Oh ! qu'ils aient perdu le regard,
Non, non, cela n'es pas possible !
Ils se sont tournés quelque part
Vers ce qu'on nomme l'invisible ;
Et comme les astres penchants,
Nous quittent, mais au ciel demeurent,
Les prunelles ont leurs couchants,
Mais il n'est pas vrai qu'elles meurent :
Bleus ou noirs, tous aimés, tous beaux,
Ouverts à quelque immense aurore,
De l'autre côté des tombeaux
Les yeux qu'on ferme voient encore.
Guillaume Apollinaire est inhumé dans la 86ème division. Le créateur du surréalisme est né en 1880 à Rome. Engagé volontaire, il est blessé pendant la grande guerre mais c'est de la grippe espagnole qu'il décède en 1918.

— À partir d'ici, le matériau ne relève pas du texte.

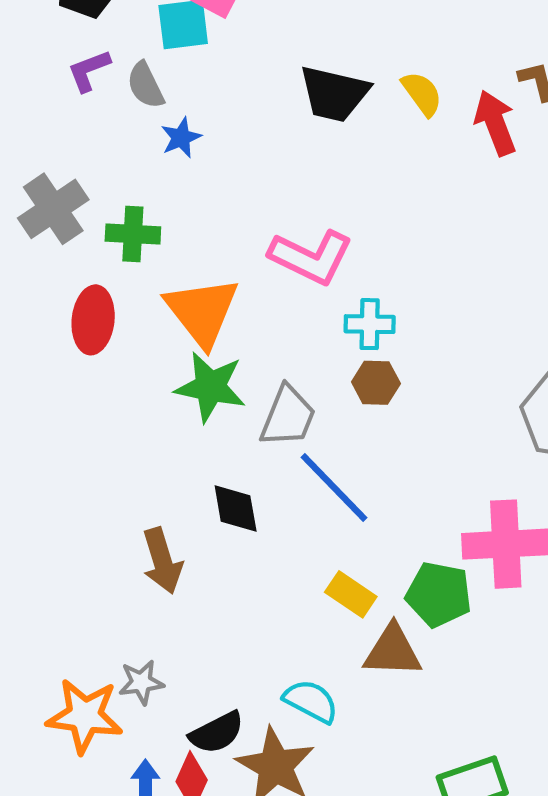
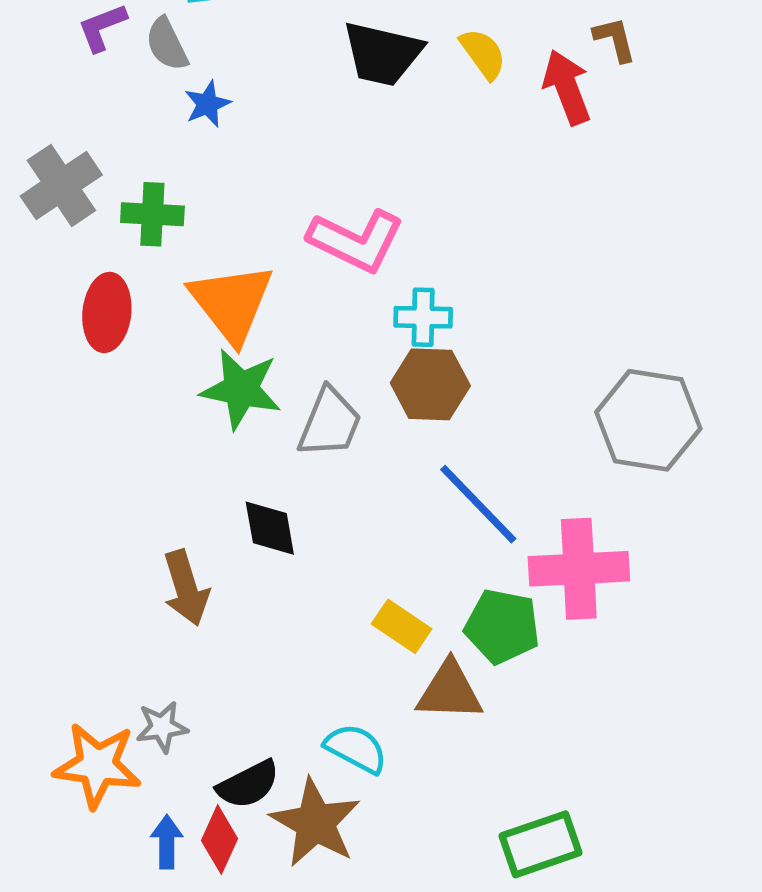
brown hexagon: (376, 383) -> (430, 384), size x1.4
blue line: (334, 487) -> (478, 504), moved

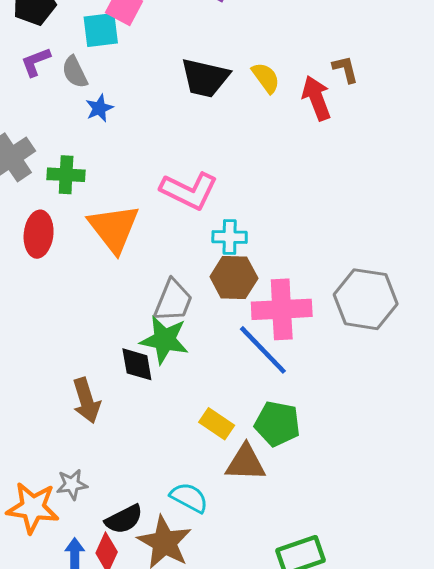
green star: (241, 389) -> (164, 340), moved
pink cross: (579, 569) -> (282, 309), moved

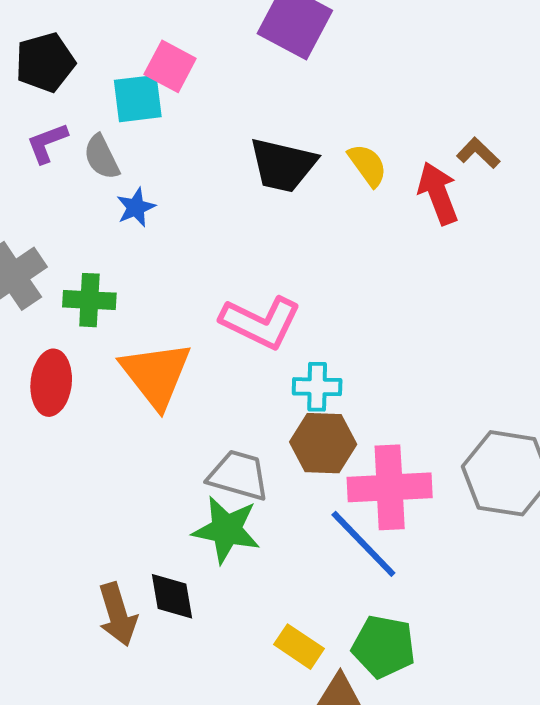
brown L-shape: (345, 69) -> (478, 153), turned -32
gray trapezoid: (173, 301) -> (239, 475), turned -96
black diamond: (137, 364) -> (172, 596), moved

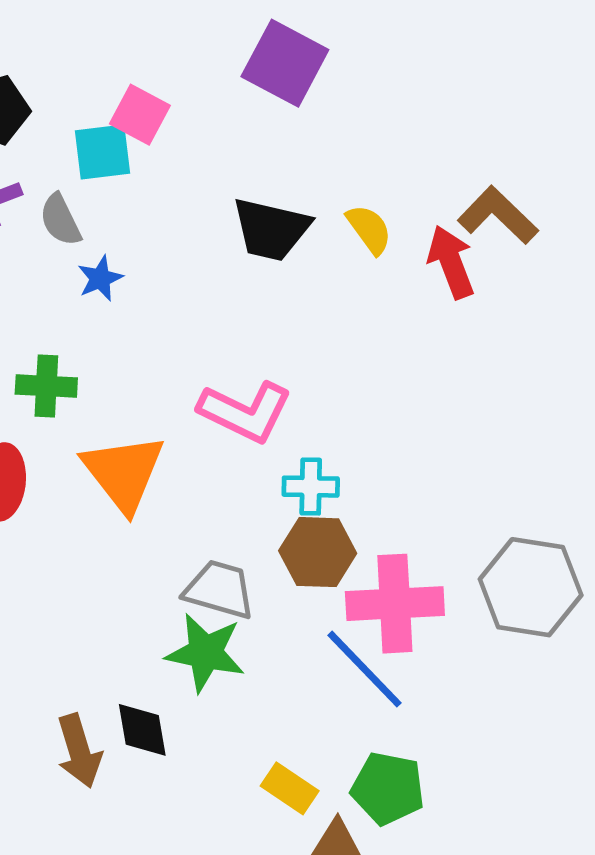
brown L-shape: (478, 153) -> (498, 215), size x1.6

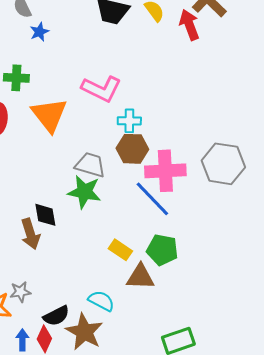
black diamond: (142, 730) -> (45, 215), moved

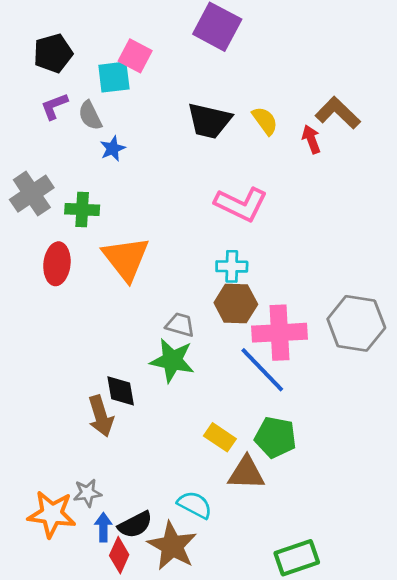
red arrow: (189, 25) -> (311, 139), size x0.7
pink L-shape: (101, 89) -> (241, 204), moved
gray trapezoid: (90, 165) -> (180, 325), size x0.7
blue arrow: (22, 340) -> (103, 527), moved

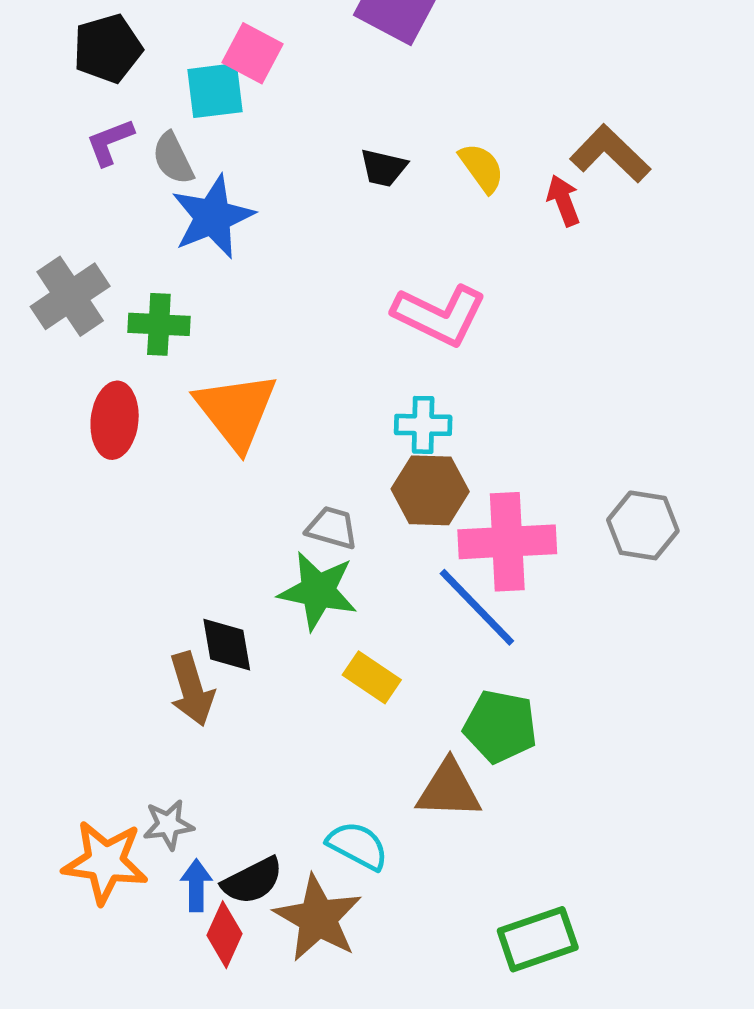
black trapezoid: (209, 121) -> (383, 168), size x0.6
blue star: (113, 149) -> (213, 217), size x1.8
gray hexagon: (356, 323) -> (643, 525), size x0.7
yellow rectangle: (220, 437) -> (372, 677), moved

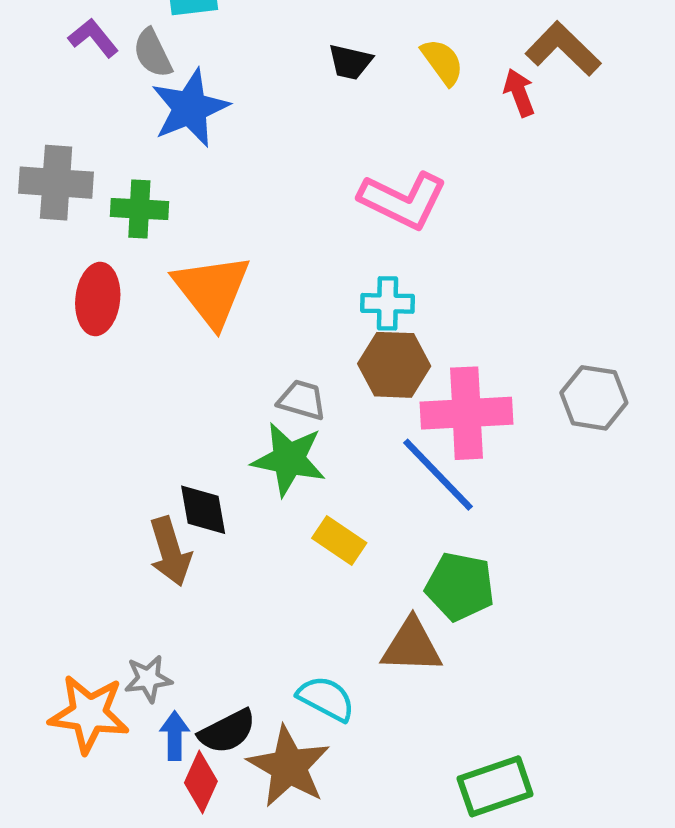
purple L-shape: (110, 142) -> (93, 38), turned 72
gray cross: (70, 296) -> (56, 183), turned 38

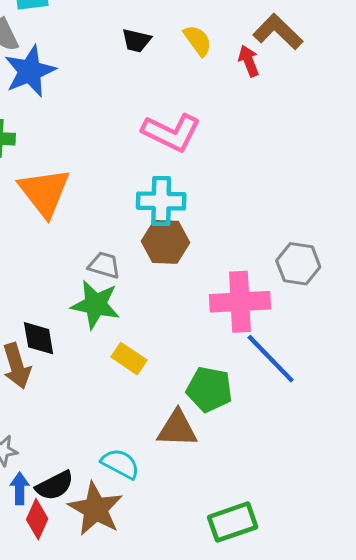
cyan cross: (388, 303) -> (161, 201), size x1.4
pink cross: (467, 413) -> (240, 302), moved
blue line: (438, 475) -> (271, 359), moved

Il est l'auteur du recueil de poèmes "Calligrammes". Un calligramme est d'ailleurs gravé sur sa tombe sous forme de tessons : mon coeur pareil à une flamme renversée.
Nous arrivons maintenant à une tombe très courue : c'est celle d'Oscar Wilde. Né à Dublin en 1854, cet écrivain anglais écrit de la poésie, des pièces de théâtre qui sont parfois censurées et donne des conférences sur le thème de l'esthétisme.
Il est aussi célèbre pour ses citations percutantes : il répond à un douannier "moi, je n'ai rien à déclarer, sinon mon génie !"
Marié pour les convenances, il ne cache pas son homosexualité. Mis à l'écart par l'angleterre puritaine, il meurt en 1900 à Paris dans un hôtel situé dans le quartier de Saint-Germain des Prés et dénommé "l'Hôtel". Laissant au propriétaire une note impayée, il décrète : je meurs au dessus de mes moyens !
Il est inhumé au cimetière de Bagneux dans l'indifférence générale et ce n'est que 12 ans plus tard qu'un mécène fait transporter ses cendres au cimetière du Père Lachaise et lui fait ériger une tombe (89ème division) qui fait scandale à l'époque : un sphinx ailé y est représenté nu et est très vite mutilé...
La tradition veut que ses adoratrices embrassent la tombe : le visage du sphinx ne résistera peut-être pas très longtemps aux lavages au Karcher qui s'ensuivent...
Les monuments à Molière et à La Fontaine (25ème division) ont été érigés en 1817 pour promouvoir le site auprès des parisiens : ce sont leurs restes supposés qui sont enterrés ici. En effet, Jean Baptiste Poquelin est décédé en 1673 et La Fontaine en 1695.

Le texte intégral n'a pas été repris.